General information
- Type: Road (Former road, decommissioned)
- History: Closed to traffic after completion of Kings Avenue bridge. It was then submerged by the filling of Lake Burley Griffin between 1963 and 1964.

Major junctions
- North end: Anzac Parade; Reid, Canberra;
- South end: King Edward Terrace; Parkes, Canberra;

Location(s)
- District: Canberra Central

Highway system
- Highways in Australia; National Highway • Freeways in Australia; Road infrastructure in Canberra;

= Scott's Crossing Road =

Scott's Crossing Road was a former roadway connecting north and south Canberra, across the Molonglo River floodplain. It was named after John Scott, who was an early settler in the region, and whose homestead was located at its southern end. It was submerged by the filling of Lake Burley Griffin.
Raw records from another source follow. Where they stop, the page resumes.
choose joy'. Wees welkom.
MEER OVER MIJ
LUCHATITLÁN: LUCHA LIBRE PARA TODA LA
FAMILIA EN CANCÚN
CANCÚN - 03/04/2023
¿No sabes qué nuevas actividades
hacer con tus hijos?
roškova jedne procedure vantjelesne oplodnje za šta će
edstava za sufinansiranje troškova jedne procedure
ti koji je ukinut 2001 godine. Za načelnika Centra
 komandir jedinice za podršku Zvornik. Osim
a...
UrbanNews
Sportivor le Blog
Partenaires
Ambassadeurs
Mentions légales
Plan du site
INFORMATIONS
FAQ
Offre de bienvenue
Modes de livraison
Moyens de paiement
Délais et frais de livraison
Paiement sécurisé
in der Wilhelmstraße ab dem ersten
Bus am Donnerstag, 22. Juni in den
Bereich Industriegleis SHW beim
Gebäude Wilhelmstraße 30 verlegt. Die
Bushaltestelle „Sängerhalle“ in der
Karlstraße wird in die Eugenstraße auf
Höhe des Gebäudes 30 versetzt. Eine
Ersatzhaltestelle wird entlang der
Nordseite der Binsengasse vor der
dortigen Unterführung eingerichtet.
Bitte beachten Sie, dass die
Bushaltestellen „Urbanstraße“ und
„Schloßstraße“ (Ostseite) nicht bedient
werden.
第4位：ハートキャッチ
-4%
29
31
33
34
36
There is also a street within the Canberra CBD, named Scotts Crossing. This road is also named for John Scott and for the former crossing across the Molonglo.

==History==
Scott's Crossing Road was a road in the Canberra region that formed a link across the Molonglo River floodplain, and it was used to link the area on the southern side of the river to the north. It was named for John Scott, an early settler, whose homestead once stood where the National Gallery of Australia is located at the southern end of the road. Blundell's Cottage was located at the northern end and was preserved after the flooding of Lake Burley Griffin as a museum. Another historic building, St John the Baptist Church, is also located at the northern end of this former road. Originally a ford crossed the river, and it was known variously as "Scott's Crossing", "Church Ford", or "The Molonglo Ford". In March 1928 it was proposed that a low-level bridge be erected as the crossing was dangerous after heavy rains. The new bridge was completed in January 1929, and the length of Scott's Crossing Road was sealed within the following weeks, as part of a citywide road improvement scheme. Scott's Crossing Road was closed upon completion of Kings Avenue bridge, and submerged by the filling of Lake Burley Griffin between 1963 and 1964.